TRY IT -> Gather up every line from the entries below that uses the word "Crane".

#### DATA FOR PROCESSING

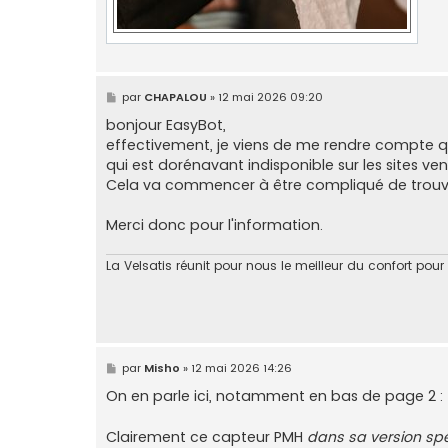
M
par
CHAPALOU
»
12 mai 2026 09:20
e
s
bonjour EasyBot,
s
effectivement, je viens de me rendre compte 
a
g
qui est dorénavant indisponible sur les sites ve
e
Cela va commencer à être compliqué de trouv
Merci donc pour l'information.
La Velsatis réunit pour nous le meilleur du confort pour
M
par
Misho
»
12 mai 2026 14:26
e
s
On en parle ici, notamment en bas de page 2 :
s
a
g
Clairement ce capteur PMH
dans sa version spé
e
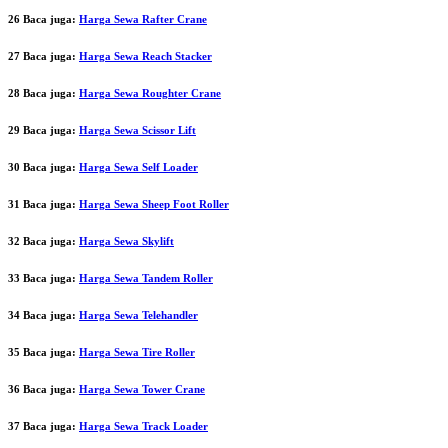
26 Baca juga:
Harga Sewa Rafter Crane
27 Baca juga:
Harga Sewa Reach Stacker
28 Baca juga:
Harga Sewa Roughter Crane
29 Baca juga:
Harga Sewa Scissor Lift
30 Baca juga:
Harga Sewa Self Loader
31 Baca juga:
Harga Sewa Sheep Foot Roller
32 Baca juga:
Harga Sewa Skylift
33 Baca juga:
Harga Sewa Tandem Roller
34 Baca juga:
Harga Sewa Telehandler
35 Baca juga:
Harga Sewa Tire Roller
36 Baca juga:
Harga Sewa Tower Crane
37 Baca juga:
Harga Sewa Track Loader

########
#### DATA FOR PROCESSING

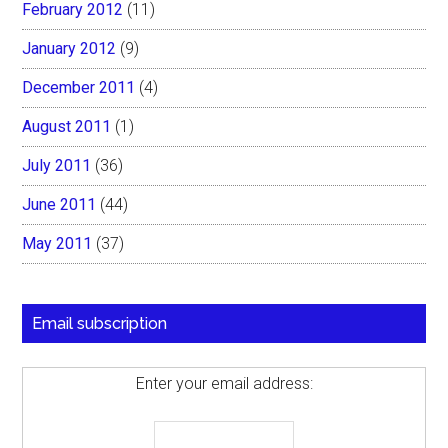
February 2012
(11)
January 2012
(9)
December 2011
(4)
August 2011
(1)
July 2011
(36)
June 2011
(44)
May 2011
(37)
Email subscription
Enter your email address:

########
#### DATA FOR PROCESSING

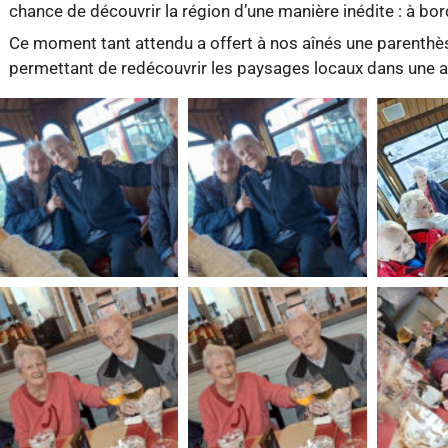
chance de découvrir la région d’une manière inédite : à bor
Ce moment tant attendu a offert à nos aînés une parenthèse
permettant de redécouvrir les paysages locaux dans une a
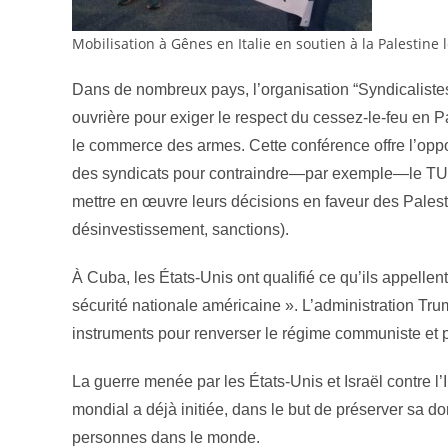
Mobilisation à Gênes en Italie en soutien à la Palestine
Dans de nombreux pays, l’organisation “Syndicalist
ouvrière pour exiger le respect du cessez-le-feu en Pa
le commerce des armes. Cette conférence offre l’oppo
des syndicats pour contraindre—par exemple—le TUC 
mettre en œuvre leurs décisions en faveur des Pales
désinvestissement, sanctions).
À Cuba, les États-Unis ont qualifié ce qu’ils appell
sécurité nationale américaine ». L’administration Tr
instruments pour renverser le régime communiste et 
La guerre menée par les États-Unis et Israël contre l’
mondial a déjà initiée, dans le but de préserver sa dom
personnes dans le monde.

########

OUTPUT ->
Harga Sewa Rafter Crane
Harga Sewa Roughter Crane
Harga Sewa Tower Crane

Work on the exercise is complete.